I left my stable job at a large insurance company, along with two amazing bosses two months ago to pursue what I thought would be an amazing opportunity in an industry I have been wanting to pursue for some time. I'm now in the not for profit world and I'm supposed to be going home every night feeling rewarded. And I have gone home feeling just that, however, since I began there has been this nagging feeling that something isn't right.

Where I felt supported and part of a team in my last place, I am now feeling out on my own, disrespected and degraded. Do people in higher positions treat the 'little ones' with disdain because they are taking their 'level of importance' too seriously and get out of control with their control? Or are they just insecure with themselves, making themselves feel better about personal issues by taking it out on those who have been hired to help them?

I'm sure I can ask myself these questions over and over again without a straight answer. All I know is I'm in the world of Devil Wears Prada meets the not-for-profit world. I cried everyday this past week, making yesterday the record breaker. I cried from 9a.m. - 6p.m.

I have to make a choice for myself now and decide if my dignity (and my health) are more important and leave the situation? Or do I trudge on through this 'crap' until I find something more fitting to my personality, professional goals and healthier working environment?

I'm trying to start my own business but in the meantime need the extra funds. This is a big decision for me!

Thursday, July 24, 2008

Wrong Advice can steer some to a bad place

I've been so busy at work this week, I haven't had the chance to write about an article I read on Monday that made me want to hurl the morning paper across the subway.

Reading the Toronto free morning paper, The Metro, I came across an article titled "Making Do when Unhappy at Work". Usually, I look forward to reaching the Workology section. This portion often provides insightful advice and personal stories about the working world. I often feel inspired when I read this section. Reading this week's title, I was excited.
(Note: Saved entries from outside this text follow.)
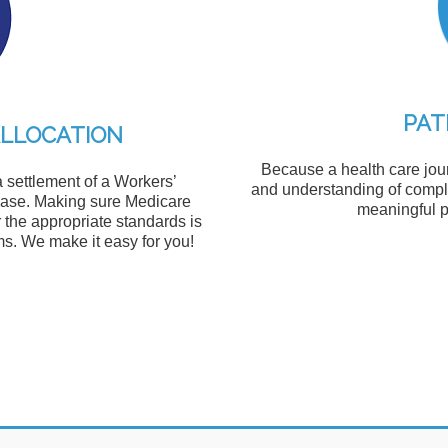
PAT
ALLOCATION
Because a health care jour
a settlement of a Workers’
and understanding of compli
 case. Making sure Medicare
meaningful p
 the appropriate standards is
s. We make it easy for you!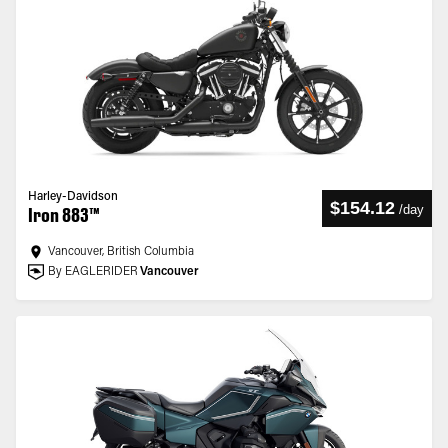
Harley-Davidson
$154.12
/
day
Iron 883™
Vancouver, British Columbia
By EAGLERIDER
Vancouver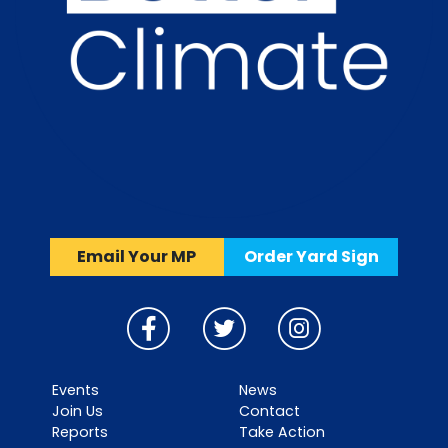
Email Your MP
Order Yard Sign
Events
News
Join Us
Contact
Reports
Take Action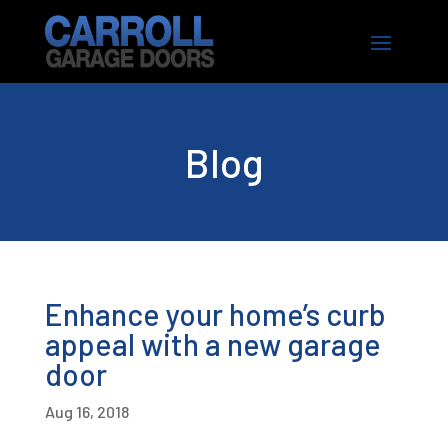
Blog
Enhance your home’s curb
appeal with a new garage
door
Aug 16, 2018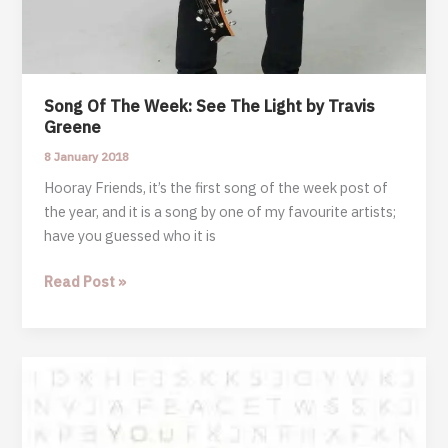
Song Of The Week: See The Light by Travis
Greene
8 January 2018
Hooray Friends, it’s the first song of the week post of
the year, and it is a song by one of my favourite artists;
have you guessed who it is
Song
Read Post »
Of
The
Week:
See
The
Light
I've been unhappy with work many times and I was looking forward to reading advice on how to make it work!

Well unfortunately this article gave horrible advice! While the beginning provides sound advice when looking for another job, such as acting like the 'perfect' employee in order to keep your current job until you find another one, another paragraph reads "A woman named Susan who worked in insurance claims at a Fortune 100 company said her doctor told her that her breast cancer was likely caused by all the stress put on her by a boss who mistreated employees. After taking a medical leave to undergo chemotherapy, she had to decide whether to return to a bad work situation just for the health benefits."

Nothing indicates the fact that your health is more important than sticking it out at your job or an inspiring story about a woman who discovers her cancer is due to her boss then finds alternative means to make an end rather than living the one life she was given in peace and happiness. I just didn't find this article inspiring at all unfortunately.

Read yourself and develop your own opinion! enjoy

http://www.metronews.ca/toronto/work/article/86751

Monday, July 7, 2008

Seriously Sunday?


Did Nicole Kidman and Keith Urban really name their daughter Sunday after having her on a Monday?

Nicole Kidman, who I always think of as classy, beautiful and intelligent, chose to name her daughter after a day of the week and not even on the right day! What is it with some celebrities playing into this new 'alternative' trend of names. I just don't understand how a couple could go through a list of names and decide on Apple or Suri? If you aren't from the culture, why name your kid after what you think is a cultural name for something pretty? In fact "Suri" is a type of South American Llama! In Japan it can mean "pick pocket". Perhaps someone will not agree with me but it's my blog right? I think the names are silly.

Well regardless, an Urban/Kidman baby is bound to grow up beautiful.